- Interactive map of Priladozhsky
- Priladozhsky Location of Priladozhsky Priladozhsky Priladozhsky (Leningrad Oblast)
- Coordinates: 59°52′30″N 31°19′30″E﻿ / ﻿59.87500°N 31.32500°E
- Country: Russia
- Federal subject: Leningrad Oblast
- Administrative district: Kirovsky District
- Founded: 1978
- Urban-type settlement status since: 1981

Population (2010 Census)
- • Total: 5,757
- • Estimate (2024): 5,629 (−2.2%)

Municipal status
- • Municipal district: Kirovsky Municipal District
- • Urban settlement: Priladozhskoye Urban Settlement
- • Capital of: Priladozhskoye Urban Settlement
- Time zone: UTC+3 (MSK )
- Postal code: 187326
- OKTMO ID: 41625160051

= Priladozhsky =

Priladozhsky (Прила́дожский) is an urban locality (an urban-type settlement) in Kirovsky District of Leningrad Oblast, Russia, located 3 km from the southern shore of Lake Ladoga, on the left bank of the Naziya River, 10 km east of the town of Kirovsk. Municipally, together with the village of Naziya, it is incorporated as Priladozhskoye Urban Settlement, one of the eight urban settlements in the district. Population:

==History==
The settlement was founded in 1978 when the construction of the Sinyavinskaya Broiler Farm, at the time the largest broiler farm in Europe, started. On November 19, 1981 it was named Priladozhsky and granted urban-type settlement status.

==Economy==
===Industry===
The biggest industrial enterprise in Priladozhsky is the Sinyavinskaya Broiler Farm.

===Transportation===
The M18 highway, which connects Saint Petersburg and Murmansk, runs north of Priladozhsky.

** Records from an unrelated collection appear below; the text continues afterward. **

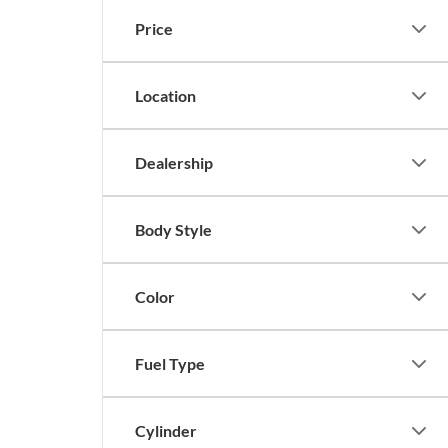
Price
Location
Dealership
Body Style
Color
Fuel Type
Cylinder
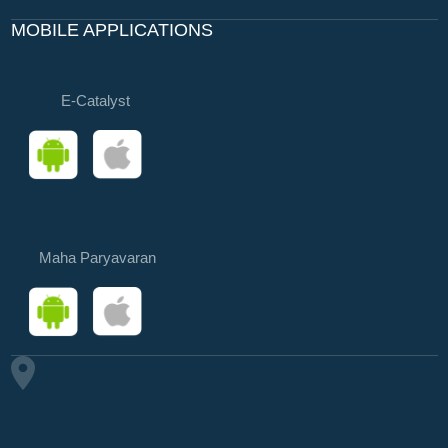
MOBILE APPLICATIONS
E-Catalyst
Maha Paryavaran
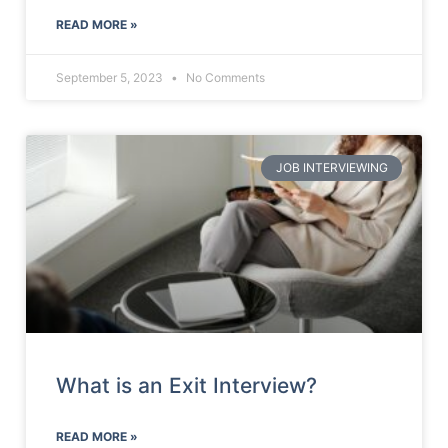
READ MORE »
September 5, 2023
No Comments
JOB INTERVIEWING
What is an Exit Interview?
READ MORE »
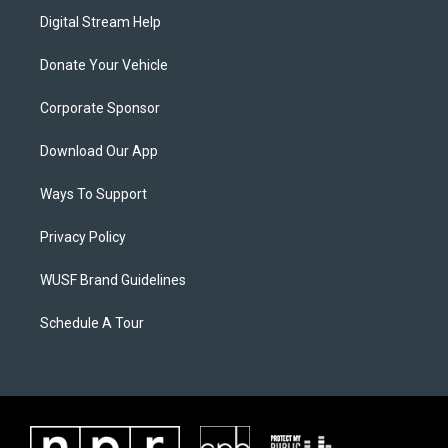
Digital Stream Help
Donate Your Vehicle
Corporate Sponsor
Download Our App
Ways To Support
Privacy Policy
WUSF Brand Guidelines
Schedule A Tour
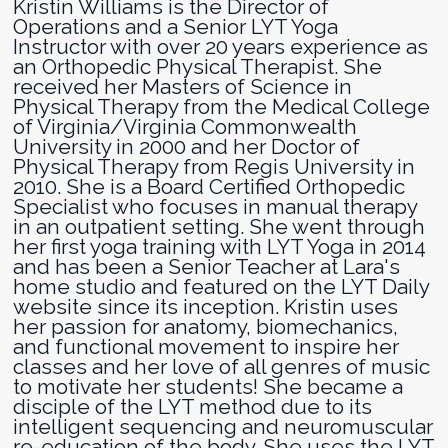
Kristin Williams is the Director of
Operations and a Senior LYT Yoga
Instructor with over 20 years experience as
an Orthopedic Physical Therapist. She
received her Masters of Science in
Physical Therapy from the Medical College
of Virginia/Virginia Commonwealth
University in 2000 and her Doctor of
Physical Therapy from Regis University in
2010. She is a Board Certified Orthopedic
Specialist who focuses in manual therapy
in an outpatient setting. She went through
her first yoga training with LYT Yoga in 2014
and has been a Senior Teacher at Lara's
home studio and featured on the LYT Daily
website since its inception. Kristin uses
her passion for anatomy, biomechanics,
and functional movement to inspire her
classes and her love of all genres of music
to motivate her students! She became a
disciple of the LYT method due to its
intelligent sequencing and neuromuscular
re-education of the body. She uses the LYT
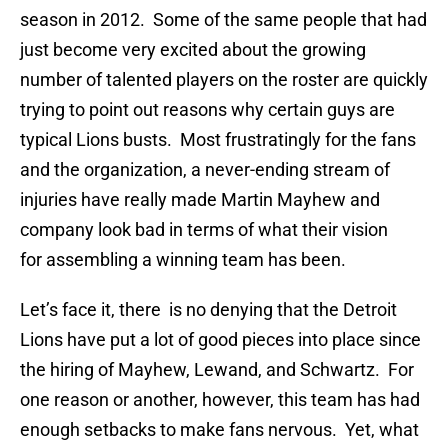
season in 2012. Some of the same people that had
just become very excited about the growing
number of talented players on the roster are quickly
trying to point out reasons why certain guys are
typical Lions busts. Most frustratingly for the fans
and the organization, a never-ending stream of
injuries have really made Martin Mayhew and
company look bad in terms of what their vision
for assembling a winning team has been.
Let’s face it, there is no denying that the Detroit
Lions have put a lot of good pieces into place since
the hiring of Mayhew, Lewand, and Schwartz. For
one reason or another, however, this team has had
enough setbacks to make fans nervous. Yet, what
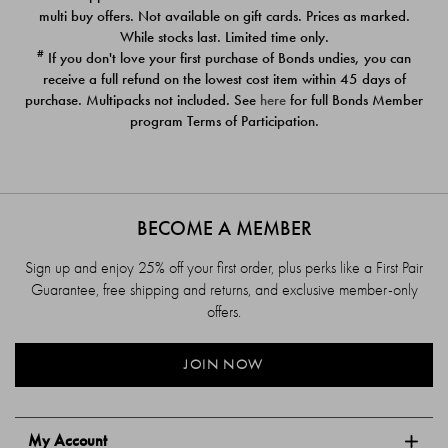
$39.00
$39.00
multi buy offers. Not available on gift cards. Prices as marked.
While stocks last. Limited time only.
#
If you don't love your first purchase of Bonds undies, you can
receive a full refund on the lowest cost item within 45 days of
purchase. Multipacks not included. See
here
for full Bonds Member
program Terms of Participation.
BECOME A MEMBER
Sign up and enjoy 25% off your first order, plus perks like a First Pair
Guarantee, free shipping and returns, and exclusive member-only
offers.
JOIN NOW
My Account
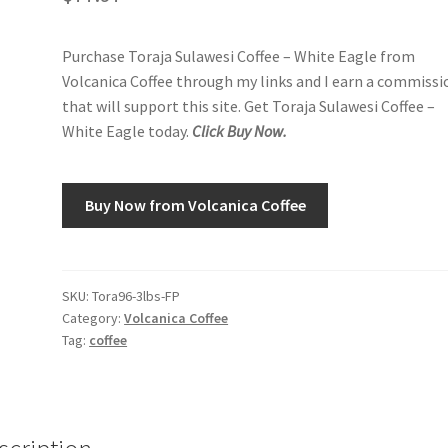
Purchase Toraja Sulawesi Coffee – White Eagle from
Volcanica Coffee through my links and I earn a commissi
that will support this site. Get Toraja Sulawesi Coffee –
White Eagle today.
Click Buy Now.
Buy Now from Volcanica Coffee
SKU:
Tora96-3lbs-FP
Category:
Volcanica Coffee
Tag:
coffee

In the beginning of the 19th century, a system of canals bypassing Lake Ladoga were built, which at the time were a part of Mariinsk Canal System, connecting the Neva and the Volga River. In particular, the New Ladoga Canal connects the Volkhov and the Neva. It replaced the Old Ladoga Canal, built by Peter the Great, which thus became disused and decayed. The canals collectively are known as the Ladoga Canal. Both canals run along the southern shore of Lake Ladoga, north of Priladozhsky.

==Culture and recreation==
Priladozhsky contains four cultural heritage monuments classified as cultural and historical heritage of local significance. They commemorate the events of World War II.